Чтобы ответить на этот вопрос, я провел небольшое исследование — кто служит в трех типичных российских епархиях (Тверь, Уфа и Курган). Вышло, что священники в массе своей — люди немолодые: 69% сейчас в возрасте от 37 до 60 лет, а еще 13% — за 60. Они неплохо образованы — без малого 40% закончили светские вузы, часто — в Москве и Петербурге. Что забавно, эта доля в духовенстве примерно вдвое выше, чем в епископате, который поставлен им руководить. Но преобладают, как нетрудно догадаться, люди со средним и неполным средним образованием (школа, ПТУ или техникум) — их больше 60%. Как правило, они получили дополнительное образование в семинарии или православном вузе. Но есть такие, кто обошелся и без этого.
Цифры, конечно, мало говорят нам о том, почему люди решили сделать богослужение своей профессией. По моим наблюдениям, основных мотивов и, соответственно, социальных типов духовенства, существует три.
Требоисполнители — основа духовенства как корпорации. Они пришли в церковь, чтобы без особых идейных «шараханий» исполнять полагающиеся ритуалы, реализовывать свое предназначение и способности и получать за это деньги. Как правило, это прямые и «конкретные» в своих словах и желаниях люди, со светским образованием невысокого уровня. Среди них встречаются выходцы из священнических семей; из сел, которые традиционно производят большое количество священников (таких немало на Западной Украине и в Молдове); из рабочих и крестьянских семей; а также бывшие «люди в погонах» и провинциальные культурные работники.

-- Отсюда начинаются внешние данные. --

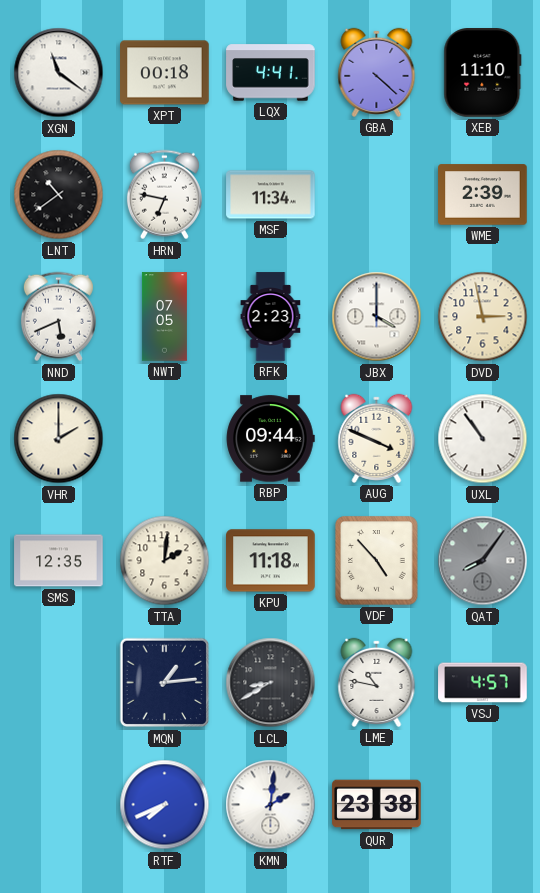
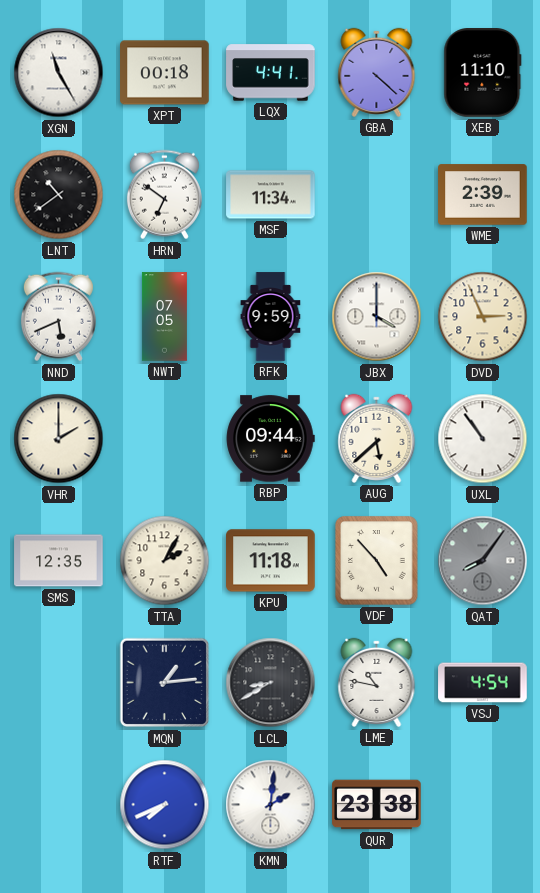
XGN: 11:21 -> 11:25
HRN: 6:47 -> 6:51
RFK: 2:23 -> 9:59
DVD: 2:58 -> 2:56
AUG: 3:49 -> 5:38
TTA: 2:01 -> 2:05
VSJ: 4:57 -> 4:54
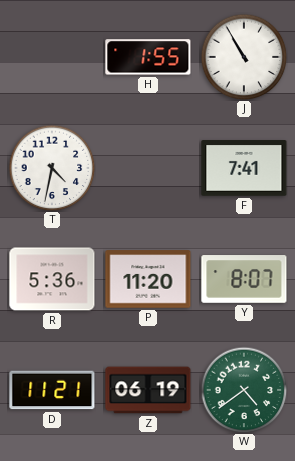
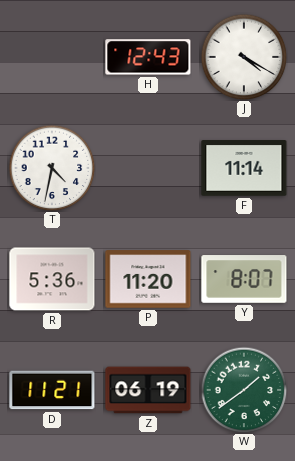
H: 1:55 -> 12:43
J: 10:55 -> 4:20
F: 7:41 -> 11:14
W: 4:39 -> 1:39
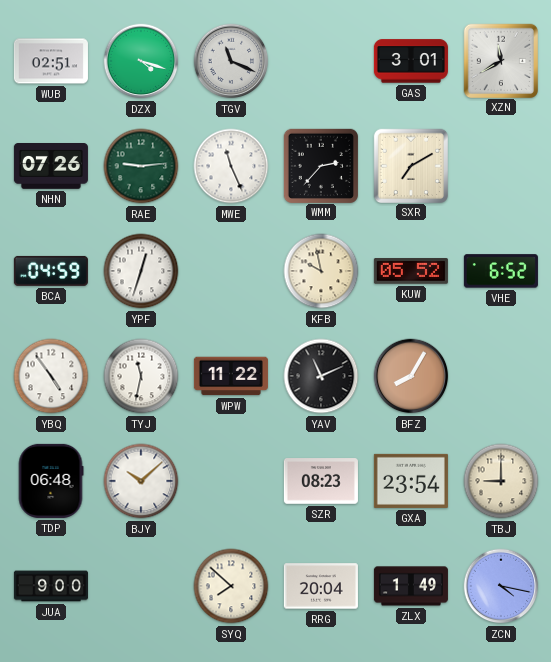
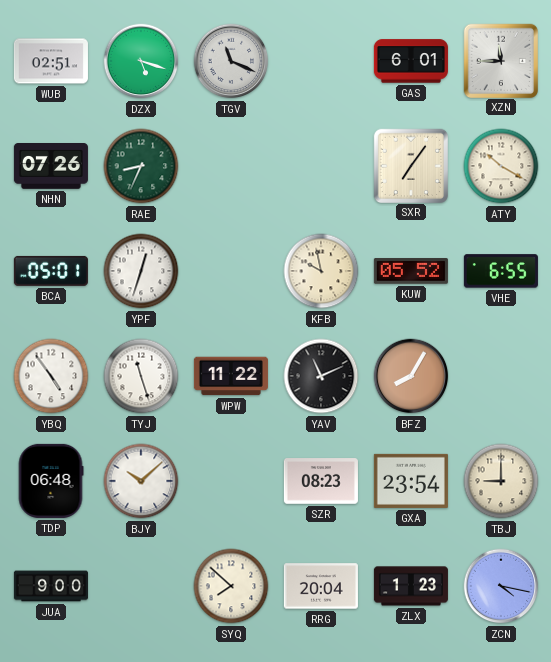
DZX: 4:18 -> 5:18
GAS: 3:01 -> 6:01
XZN: 11:40 -> 11:45
RAE: 9:14 -> 8:34
MWE: 11:26 -> none
WMM: 2:37 -> none
SXR: 7:10 -> 7:06
ATY: none -> 10:20
BCA: 04:59 -> 05:01
VHE: 6:52 -> 6:55
TYJ: 11:32 -> 11:27
ZLX: 1:49 -> 1:23
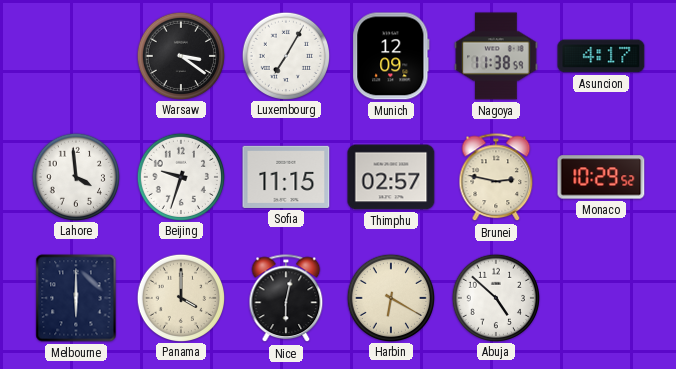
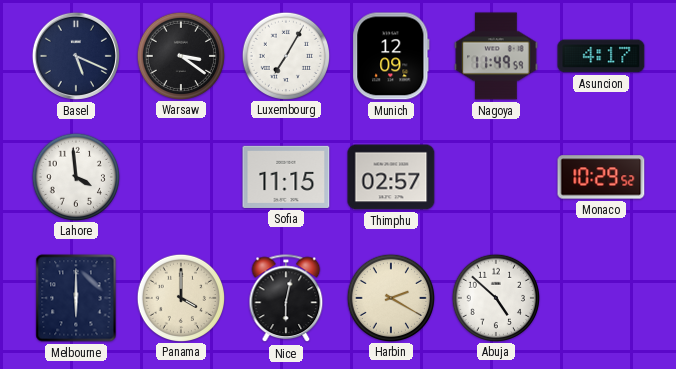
Basel: none -> 5:19
Nagoya: 11:38 -> 11:49
Beijing: 9:33 -> none
Brunei: 2:47 -> none
Harbin: 6:20 -> 2:20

Их жизненный путь обычно тоже прям. Во времена СССР это были 8-10 классов школы, потом ПТУ или техникум, потом срочная в армии. Тут возникала развилка: пыльная работа по рабочей профессии (среди священников Уфимской митрополии встречаются бывшие автослесарь, портной, помощник машиниста, электромеханик и т. д.), уход в профессиональную армию-милицию-бандиты или служение в церкви.
«Входной билет» в священники в конце 1980-1990-е не стоил ничего — брали всех мужчин, кто был без внешних изъянов и явных психических отклонений. А давал сан много. За год из молодого слесаря можно было стать уважаемым в округе человеком. Для этого не требовалась даже семинария (тогда четыре, теперь пять лет учебы), поскольку священников не хватало. «Благочестивых трактористов» (церковный мем) рукополагали без всякого «духовного образования».
Уже потом, под нажимом епархиального руководства, священник шел на «пастырские курсы» или поступал на заочное в семинарию. Часть дипломов при этом покупалась — чему свидетельством окончание вузов, отстоящих от родной епархии на сотни километров. Особенно популярно это стало в 2000-е, когда церковные власти ужесточили требования к желающим карьеры священникам. В результате честный выпускник ПТУ, не имеющий никакого церковного образования и уже десяток лет отработавший сельским священником, вдруг становился выпускником Ровненского государственного гуманитарного университета (в том регионе соседней страны, где подавляющее большинство населения говорит по-украински).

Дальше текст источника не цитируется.